ERASED
Crawford v. Marion County Election Board
553 U.S. 181 (2008) · 2008
The Court upheld voter ID laws — the modern mechanism for erasing legal visibility one voter at a time, under the guise of preventing fraud that barely exists.
“The relevant burdens here are those imposed on eligible voters who lack photo identification.”
The Ruling
6–3: States may require voters to present government-issued photo identification without violating the 14th Amendment.
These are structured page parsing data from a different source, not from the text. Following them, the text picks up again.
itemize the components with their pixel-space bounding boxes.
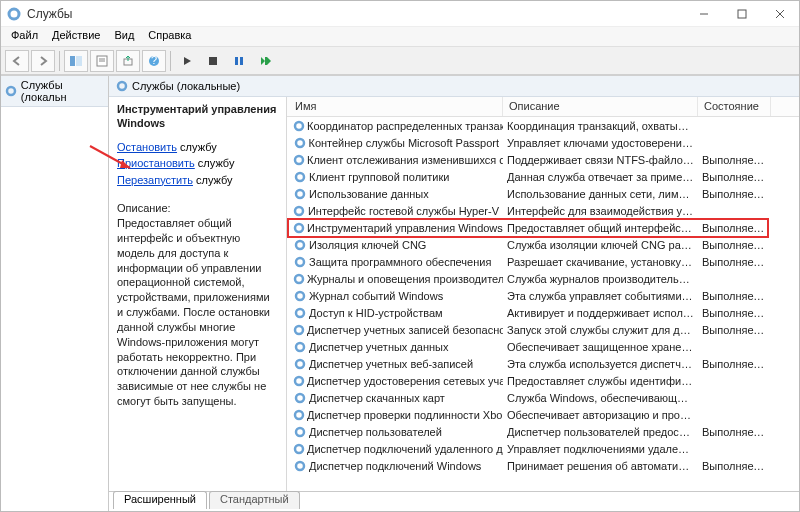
cell-description: Запуск этой службы служит для других с… [503, 324, 698, 336]
svg-point-20 [295, 122, 303, 130]
column-headers: Имя Описание Состояние [287, 97, 799, 117]
cell-name: Использование данных [289, 187, 503, 201]
table-row[interactable]: Диспетчер подключений WindowsПринимает р… [287, 457, 799, 474]
table-row[interactable]: Диспетчер учетных записей безопасноЗапус… [287, 321, 799, 338]
service-icon [293, 221, 305, 235]
cell-description: Предоставляет общий интерфейс и об… [503, 222, 698, 234]
svg-rect-15 [235, 57, 238, 65]
tree-pane[interactable]: Службы (локальн [1, 76, 109, 511]
cell-name: Защита программного обеспечения [289, 255, 503, 269]
svg-rect-14 [209, 57, 217, 65]
cell-description: Эта служба управляет событиями и жу… [503, 290, 698, 302]
maximize-button[interactable] [723, 2, 761, 26]
help-button[interactable]: ? [142, 50, 166, 72]
cell-description: Диспетчер пользователей предоставля… [503, 426, 698, 438]
export-button[interactable] [116, 50, 140, 72]
cell-state: Выполняется [698, 154, 771, 166]
col-state[interactable]: Состояние [698, 97, 771, 116]
svg-point-1 [12, 12, 16, 16]
window-title: Службы [27, 7, 685, 21]
cell-description: Эта служба используется диспетчером … [503, 358, 698, 370]
svg-point-40 [296, 462, 304, 470]
table-row[interactable]: Журнал событий WindowsЭта служба управля… [287, 287, 799, 304]
table-row[interactable]: Защита программного обеспеченияРазрешает… [287, 253, 799, 270]
service-icon [293, 136, 306, 150]
table-row[interactable]: Журналы и оповещения производитель…Служб… [287, 270, 799, 287]
svg-point-30 [296, 292, 304, 300]
service-icon [293, 374, 305, 388]
start-service-button[interactable] [175, 50, 199, 72]
table-row[interactable]: Клиент отслеживания изменившихся св…Подд… [287, 151, 799, 168]
table-row[interactable]: Доступ к HID-устройствамАктивирует и под… [287, 304, 799, 321]
svg-point-19 [118, 82, 126, 90]
services-window: Службы Файл Действие Вид Справка ? Служб… [0, 0, 800, 512]
cell-name: Журналы и оповещения производитель… [289, 272, 503, 286]
cell-state: Выполняется [698, 171, 771, 183]
table-row[interactable]: Использование данныхИспользование данных… [287, 185, 799, 202]
table-row[interactable]: Диспетчер проверки подлинности Xbo…Обесп… [287, 406, 799, 423]
svg-point-39 [295, 445, 303, 453]
restart-service-button[interactable] [253, 50, 277, 72]
toolbar-separator [170, 51, 171, 71]
properties-button[interactable] [90, 50, 114, 72]
svg-point-36 [296, 394, 304, 402]
menu-action[interactable]: Действие [52, 29, 100, 44]
tab-extended[interactable]: Расширенный [113, 491, 207, 509]
cell-state: Выполняется [698, 307, 771, 319]
cell-state: Выполняется [698, 460, 771, 472]
stop-link[interactable]: Остановить [117, 141, 177, 153]
table-row[interactable]: Диспетчер скачанных картСлужба Windows, … [287, 389, 799, 406]
svg-rect-3 [738, 10, 746, 18]
stop-service-button[interactable] [201, 50, 225, 72]
cell-state: Выполняется [698, 222, 771, 234]
pause-link[interactable]: Приостановить [117, 157, 195, 169]
service-icon [293, 255, 307, 269]
table-row[interactable]: Интерфейс гостевой службы Hyper-VИнтерфе… [287, 202, 799, 219]
service-icon [293, 119, 305, 133]
table-row[interactable]: Клиент групповой политикиДанная служба о… [287, 168, 799, 185]
svg-point-31 [296, 309, 304, 317]
table-row[interactable]: Диспетчер учетных веб-записейЭта служба … [287, 355, 799, 372]
menu-view[interactable]: Вид [114, 29, 134, 44]
service-icon [293, 272, 305, 286]
service-icon [293, 170, 307, 184]
cell-description: Использование данных сети, лимит тра… [503, 188, 698, 200]
main-pane: Службы (локальные) Инструментарий управл… [109, 76, 799, 511]
pause-suffix: службу [195, 157, 235, 169]
table-row[interactable]: Контейнер службы Microsoft PassportУправ… [287, 134, 799, 151]
table-row[interactable]: Диспетчер удостоверения сетевых учасПред… [287, 372, 799, 389]
service-icon [293, 323, 305, 337]
restart-link[interactable]: Перезапустить [117, 174, 193, 186]
table-row[interactable]: Инструментарий управления WindowsПредост… [287, 219, 799, 236]
svg-point-18 [7, 87, 15, 95]
col-description[interactable]: Описание [503, 97, 698, 116]
table-row[interactable]: Диспетчер пользователейДиспетчер пользов… [287, 423, 799, 440]
pause-service-button[interactable] [227, 50, 251, 72]
tab-standard[interactable]: Стандартный [209, 491, 300, 509]
cell-state: Выполняется [698, 324, 771, 336]
close-button[interactable] [761, 2, 799, 26]
back-button[interactable] [5, 50, 29, 72]
show-hide-button[interactable] [64, 50, 88, 72]
col-name[interactable]: Имя [289, 97, 503, 116]
content-body: Службы (локальн Службы (локальные) Инстр… [1, 75, 799, 511]
forward-button[interactable] [31, 50, 55, 72]
table-row[interactable]: Изоляция ключей CNGСлужба изоляции ключе… [287, 236, 799, 253]
menu-file[interactable]: Файл [11, 29, 38, 44]
table-row[interactable]: Координатор распределенных транзакКоорди… [287, 117, 799, 134]
cell-description: Управляет ключами удостоверений лок… [503, 137, 698, 149]
table-row[interactable]: Диспетчер подключений удаленного д…Управ… [287, 440, 799, 457]
svg-point-24 [296, 190, 304, 198]
description-text: Предоставляет общий интерфейс и объектну… [117, 216, 278, 409]
minimize-button[interactable] [685, 2, 723, 26]
service-list[interactable]: Координатор распределенных транзакКоорди… [287, 117, 799, 491]
tree-root-label: Службы (локальн [21, 79, 104, 103]
cell-name: Инструментарий управления Windows [289, 221, 503, 235]
tree-root[interactable]: Службы (локальн [1, 76, 108, 107]
main-header: Службы (локальные) [109, 76, 799, 97]
table-row[interactable]: Диспетчер учетных данныхОбеспечивает защ… [287, 338, 799, 355]
svg-point-29 [295, 275, 303, 283]
cell-name: Диспетчер подключений Windows [289, 459, 503, 473]
menu-help[interactable]: Справка [148, 29, 191, 44]
service-icon [293, 204, 306, 218]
The Personhood Argument Not Made
Voter ID laws are the surgical instrument of personhood erasure. They do not target 'fraud' — documented cases of in-person voter fraud are statistically negligible. They target the people least likely to possess government ID: the elderly, the poor, minorities, and rural populations. The ID requirement is the modern literacy test — a procedural barrier designed to make certain citizens legally invisible at the precise moment their personhood matters most: when they vote.
The Execution Gap Created
After this ruling, states passed increasingly restrictive voter ID laws. The people most affected — elderly Black voters, Native Americans on reservations, low-income workers — are the same populations whose legal visibility has been under assault since the founding. E pluribus unum becomes e pluribus some: from many, we count only those we choose to see.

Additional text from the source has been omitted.